Le régal de ce dialogue se poursuit tout au long de la pièce, avec des thèmes variés et tout aussi cocasses mais l’invention géniale de ce « délire à deux » réside également dans le contexte dans lequel ces dialogues se poursuivent, à savoir une guerre qui se déroule à l’extérieur de la maison qui peu à peu tombe en morceaux, secouée par de multiples explosions et envahie par des soldats, sans que jamais cette catastrophe n’entame la virulence de leurs propos l’un à l’égard de l’autre. Ainsi cet échange savoureux, alors que les soldats se font entendre dans les escaliers :

— Lui : Ils montent à l’étage au-dessus.
— Elle : Ils descendent.
— Lui : Non, ils montent.
— Elle : Ils descendent.
— Lui : Non, ils montent.
— Elle : Je te dis qu’ils descendent.
— Lui : Tu veux toujours avoir raison. Je te dis qu’ils montent.
— Elle : Ils descendent. Tu ne sais même plus interpréter les bruits. C’est un effet de la peur.8Ionesco E., « Délire à deux », op. cit., p. 649.

Alors que la paix est fêtée à l’extérieur et que résonne la fanfare, le couple s’efforce de restaurer leur maison en ruine, mais la paix retrouvée ne concerne en aucun cas leur ménage.
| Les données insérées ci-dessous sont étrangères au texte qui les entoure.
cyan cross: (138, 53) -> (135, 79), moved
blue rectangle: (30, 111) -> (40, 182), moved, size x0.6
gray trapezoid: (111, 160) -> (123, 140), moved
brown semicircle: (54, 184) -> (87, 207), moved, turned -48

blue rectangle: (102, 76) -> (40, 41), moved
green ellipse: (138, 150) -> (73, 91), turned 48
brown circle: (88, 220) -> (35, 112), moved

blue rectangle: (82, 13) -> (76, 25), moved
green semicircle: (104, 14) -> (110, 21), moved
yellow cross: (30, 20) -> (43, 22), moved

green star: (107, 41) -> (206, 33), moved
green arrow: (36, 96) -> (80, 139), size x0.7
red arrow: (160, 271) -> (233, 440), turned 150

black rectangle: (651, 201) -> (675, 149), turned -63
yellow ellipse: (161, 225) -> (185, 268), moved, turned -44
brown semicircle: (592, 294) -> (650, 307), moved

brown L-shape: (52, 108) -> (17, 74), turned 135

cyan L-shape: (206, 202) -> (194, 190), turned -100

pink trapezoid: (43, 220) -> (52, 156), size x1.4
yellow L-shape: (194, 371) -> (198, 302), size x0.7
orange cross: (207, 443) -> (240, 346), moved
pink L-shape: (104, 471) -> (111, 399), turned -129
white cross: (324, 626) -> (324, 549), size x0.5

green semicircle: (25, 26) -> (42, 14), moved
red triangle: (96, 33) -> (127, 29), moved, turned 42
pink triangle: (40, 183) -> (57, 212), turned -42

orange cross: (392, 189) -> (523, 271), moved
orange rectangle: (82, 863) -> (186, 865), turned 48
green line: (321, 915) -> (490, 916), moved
La pièce se conclut en effet sur l’usage du logos que Lacan disait le plus proche du réel, quand cet usage n’est plus de dialectique mais qu’il se réduit à l’injure.

— Lui : Tortue !
— Elle : Limace !9Ibid., p. 663.

 


  • 1
    Lacan J., « Télévision », Autres écrits, Paris, Seuil, 2001, p. 514.
  • 2
    Ionesco E., « Délire à deux », Théâtre complet, Gallimard, coll. La Pléiade, 1990.
  • 3
    Ibid., p. 644.
  • 4
    Ibid., p. 641.
  • 5
    Cf. Miller J.-A., « L’orientation lacanienne, L’Un-tout-seul », enseignement prononcé dans le cadre du département de psychanalyse de l’université Paris 8, leçon du 2 mars 2011, inédit.
  • 6
    Ibid.
  • 7
    Ibid.
  • 8
    Ionesco E., « Délire à deux », op. cit., p. 649.
  • 9
    Ibid., p. 663.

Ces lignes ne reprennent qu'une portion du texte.